Amour, émeute et cuisine

Quelques pensées sur la civilisation, considérée dans ses aspects politiques, philosophiques, et culinaires, entre autres. Il y sera donc question de capitalisme, d'Empire, de révolte, et d'antiterrorisme, mais aussi autant que faire se peut de cuisine.

25 juin 2019

La poétique de la rêverie

Bachelard, la poétique de la rêverie

La poétique de la rêverie, de Gaston Bachelard.

4ième de couverture : "Dans les heures de grandes trouvailles, une image poétique peut être le germe d'un monde, le germe d'un univers imaginé devant la rêverie d'un poète. La conscience d'émerveillement devant ce monde créé par le poète s'ouvre en toute naïveté. [...] L'exigence phénoménologique à l'égard des images poétiques est d'ailleurs simple : elle revient à mettre l'accent sur leur vertu d'origine, à saisir l'être même de leur originalité et à bénéficier ainsi de l'insigne productivité psychique qui est celle de l'imagination." / Gaston Bachelard (1882-1962) : Professeur de philosophie à la Sorbonne après avoir enseigné avec passion la physique et la chimie au lycée, Gaston Bachelard, figure emblématique majeure de l'épistémologie française, s'est affirmé par un pan entier de son oeuvre "poétique" comme un grand "rêveur de mots".

Extrait N°1 : Le rêveur de la nuit ne peut énoncer un cogito. Le rêve de la nuit est un rêve sans rêveur. Au contraire, le rêveur de rêverie garde assez de conscience pour dire : c'est moi qui rêve la rêverie, c'est moi qui suis heureux de rêver ma rêverie, c'est moi qui suis heureux du loisir où je n'ai plus la tâche de penser.

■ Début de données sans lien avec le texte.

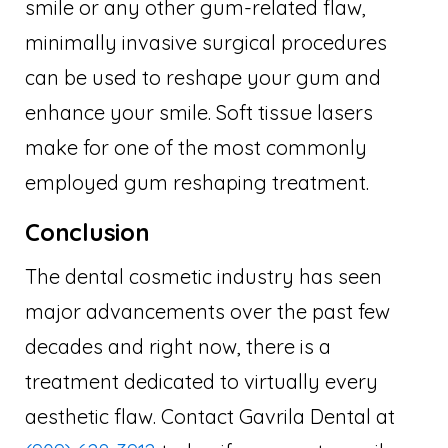
smile or any other gum-related flaw,
minimally invasive surgical procedures
can be used to reshape your gum and
enhance your smile. Soft tissue lasers
make for one of the most commonly
employed gum reshaping treatment.
Conclusion
The dental cosmetic industry has seen
major advancements over the past few
decades and right now, there is a
treatment dedicated to virtually every
aesthetic flaw. Contact Gavrila Dental at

Extrait n°2 : Nous croyons pouvoir montrer aussi que les mots n'ont pas exactement le même "poids" psychique selon qu'ils appartiennent au langage de la rêverie ou au langage de la vie claire - au langage reposé ou au langage surveillé - au langage de la poésie naturelle ou au langage martelé par les prosodies autoritaires. Le rêve nocturne peut bien être une lutte violente ou rusée contre les censures. La rêverie nous fait connaître le langage sans censure.

Extrait n°3 : Les grandes personnes écrivent trop facilement des contes pour les enfants. Elles font ainsi des fables d'enfantillages. Pour entrer dans les temps fabuleux il faut être sérieux comme un enfant rêveur.

Extrait n°4 : Et si nos songes nourrissent un peu nos actes, il y aura toujours un bénéfice à méditer sur nos plus anciens songes dans l'atmosphère de l'enfance.

Extrait n°5 : Et voici pour nous, entre rêve nocturne et rêverie, la différence radicale, une différence relevant de la phénoménologie : alors que le rêveur de rêve nocturne est une ombre qui a perdu son moi, le rêveur de rêverie, s'il est un peu philosophe, peut, au centre de son moi rêveur, formuler un cogito.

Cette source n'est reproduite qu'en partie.